Potty Training Tips: 6 Surefire Ways To a Happy and Smooth Transition

The transition from using a diaper to using the toilet is just a matter of time. It is a huge relief on the budget for sure, as diapers can get very costly. It is certainly more hygienic and convenient to not have to handle dirty diapers, and, instead, to just flush it down the toilet. However, the process itself can be taxing to the child and/or the parents. Look around this website for great potty training tips and tricks. Discover the different methods advocated by different experts. Read about the product reviews for the gear you will be needing for this transition. Learn the practical steps to a smooth transition.

While there are no rules that are set in stone, from a broad perspective, there are guidelines, generally common sense potty training tips, you can follow that most experts agree are effective for a painless experience.

Tip #1: No Means No

Do not force it upon your child. You can try to convince him by talking and/or encouraging him. However, strong resistance means your child might not be ready at the moment. Try to observe if your child is experiencing some difficulties in school or with his caregiver. Find out if your child is feeling something else that is uncomfortable — maybe a tooth is bothering him?

Most experts agree that the child needs to be willing for a trouble-free transition.

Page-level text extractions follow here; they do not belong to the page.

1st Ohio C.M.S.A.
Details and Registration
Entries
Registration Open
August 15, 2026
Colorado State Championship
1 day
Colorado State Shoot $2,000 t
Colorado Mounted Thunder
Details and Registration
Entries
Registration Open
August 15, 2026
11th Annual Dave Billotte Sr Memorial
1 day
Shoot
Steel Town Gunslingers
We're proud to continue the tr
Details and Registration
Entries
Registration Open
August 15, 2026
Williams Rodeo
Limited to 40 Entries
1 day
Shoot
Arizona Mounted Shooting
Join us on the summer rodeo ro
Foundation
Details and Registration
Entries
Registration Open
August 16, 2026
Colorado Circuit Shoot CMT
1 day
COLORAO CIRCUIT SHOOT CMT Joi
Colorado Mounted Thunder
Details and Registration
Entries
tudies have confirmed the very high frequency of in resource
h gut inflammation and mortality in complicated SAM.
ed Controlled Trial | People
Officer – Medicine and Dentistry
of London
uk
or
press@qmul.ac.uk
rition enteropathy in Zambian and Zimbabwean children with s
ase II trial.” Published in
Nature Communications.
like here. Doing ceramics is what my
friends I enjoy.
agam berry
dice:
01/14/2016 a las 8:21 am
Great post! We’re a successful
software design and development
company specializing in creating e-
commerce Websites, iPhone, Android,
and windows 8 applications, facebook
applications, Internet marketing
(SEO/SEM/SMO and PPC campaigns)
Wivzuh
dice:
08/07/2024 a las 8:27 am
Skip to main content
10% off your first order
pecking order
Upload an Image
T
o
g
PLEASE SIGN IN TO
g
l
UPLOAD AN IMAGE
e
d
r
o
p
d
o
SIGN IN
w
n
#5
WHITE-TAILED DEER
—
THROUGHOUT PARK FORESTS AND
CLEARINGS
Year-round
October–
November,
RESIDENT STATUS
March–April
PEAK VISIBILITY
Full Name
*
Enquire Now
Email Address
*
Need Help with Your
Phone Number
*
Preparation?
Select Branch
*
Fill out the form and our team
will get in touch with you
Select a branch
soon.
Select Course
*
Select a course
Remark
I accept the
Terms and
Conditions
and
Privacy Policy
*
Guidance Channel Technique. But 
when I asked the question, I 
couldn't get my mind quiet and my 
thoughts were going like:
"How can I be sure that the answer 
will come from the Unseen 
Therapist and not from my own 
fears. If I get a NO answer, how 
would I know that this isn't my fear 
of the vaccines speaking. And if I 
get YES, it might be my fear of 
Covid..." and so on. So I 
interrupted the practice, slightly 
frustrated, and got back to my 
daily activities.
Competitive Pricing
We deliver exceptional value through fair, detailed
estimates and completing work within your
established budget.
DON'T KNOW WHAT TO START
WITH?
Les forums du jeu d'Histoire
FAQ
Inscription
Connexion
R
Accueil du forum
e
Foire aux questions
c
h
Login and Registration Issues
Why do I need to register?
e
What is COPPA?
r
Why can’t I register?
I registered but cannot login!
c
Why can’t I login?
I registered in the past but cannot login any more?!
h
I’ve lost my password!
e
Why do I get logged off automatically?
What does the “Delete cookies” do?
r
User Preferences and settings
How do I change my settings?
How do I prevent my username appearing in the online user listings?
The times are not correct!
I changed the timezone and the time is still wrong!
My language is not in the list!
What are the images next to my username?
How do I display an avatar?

Tip #2: You Can Prepare Your Child

Plenty of parents get themselves all ready with information from books or the internet before you can say the word, “potty!” Then they begin the process with the child. This leaves the child confused and wondering.

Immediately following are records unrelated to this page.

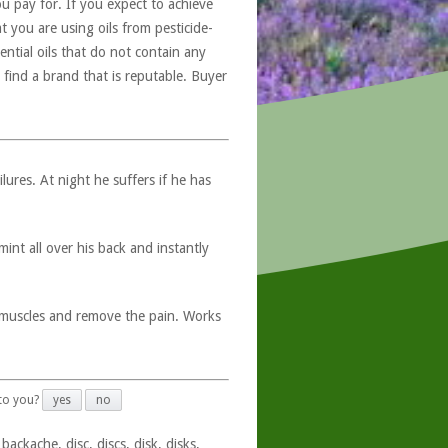
u pay for. If you expect to achieve
at you are using oils from pesticide-
ntial oils that do not contain any
 find a brand that is reputable. Buyer
ures. At night he suffers if he has
int all over his back and instantly
s muscles and remove the pain. Works
 to you?
yes
no
ackache, disc, discs, disk, disks,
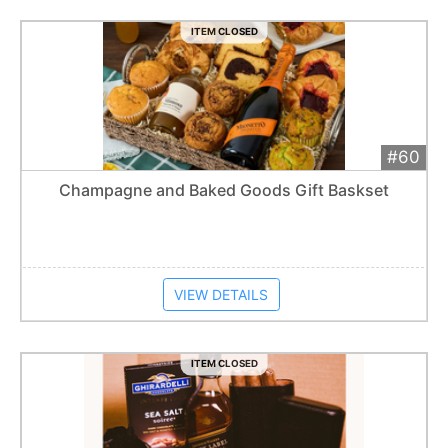
ITEM CLOSED
#60
Add 
$250
Extended
Champagne and Baked Goods Gift Baskset
Item closes at
1:57 am
VIEW DETAILS
ITEM CLOSED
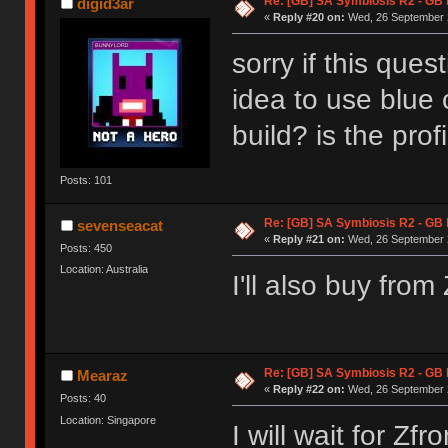
Re: [GB] SA Symbiosis R2 - GB
digid3ar
«
Reply #20 on:
Wed, 26 September 2
sorry if this quest
idea to use blue c
build? is the prof
Posts: 101
Re: [GB] SA Symbiosis R2 - GB
sevenseacat
«
Reply #21 on:
Wed, 26 September 2
Posts: 450
Location: Australia
I'll also buy fro
Re: [GB] SA Symbiosis R2 - GB
Mearaz
«
Reply #22 on:
Wed, 26 September 2
Posts: 40
Location: Singapore
I will wait for Zfro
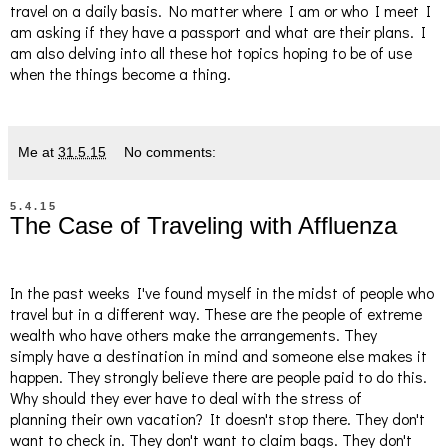
travel on a daily basis. No matter where I am or who I meet I
am asking if they have a passport and what are their plans. I
am also delving into all these hot topics hoping to be of use
when the things become a thing.
Me
at
31.5.15
No comments:
5.4.15
The Case of Traveling with Affluenza
In the past weeks I've found myself in the midst of people who
travel but in a different way. These are the people of extreme
wealth who have others make the arrangements. They
simply have a destination in mind and someone else makes it
happen. They strongly believe there are people paid to do this.
Why should they ever have to deal with the stress of
planning their own vacation? It doesn't stop there. They don't
want to check in. They don't want to claim bags. They don't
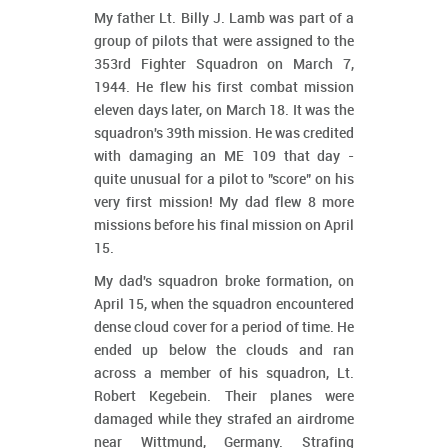
My father Lt. Billy J. Lamb was part of a
group of pilots that were assigned to the
353rd Fighter Squadron on March 7,
1944. He flew his first combat mission
eleven days later, on March 18. It was the
squadron's 39th mission. He was credited
with damaging an ME 109 that day -
quite unusual for a pilot to "score" on his
very first mission! My dad flew 8 more
missions before his final mission on April
15.
My dad's squadron broke formation, on
April 15, when the squadron encountered
dense cloud cover for a period of time. He
ended up below the clouds and ran
across a member of his squadron, Lt.
Robert Kegebein. Their planes were
damaged while they strafed an airdrome
near Wittmund, Germany. Strafing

In the same manner that you are learning about this yourself, your child can, too! You can start talking about the potty with your child way before you start the training process. It is best to ease in the topic in a subtle way.

Make her understand what people do in the potty. Talk to her about the wet diaper when you are changing her diaper. Later on, you could dump the contents of the dirty diaper into the toilet and, if she’s willing, have her flush it.

When you purchase the potty chair, talk to her about it and explain in simple terms what it is for. Have her practice sitting on it while she has her clothes on. Talk to your child about her older sister’s underwear and that she could one day choose her own pair.

In other words, teach first. Having your child be aware can make a world of difference.

Tip #3: Clear Your Calendar

Plan your schedule well. Do not start when you know you will be having visitors staying over. Do not do it just before some holiday that you celebrate. Do not do it when you are about to travel. Plan to start on a clear calendar week, or two.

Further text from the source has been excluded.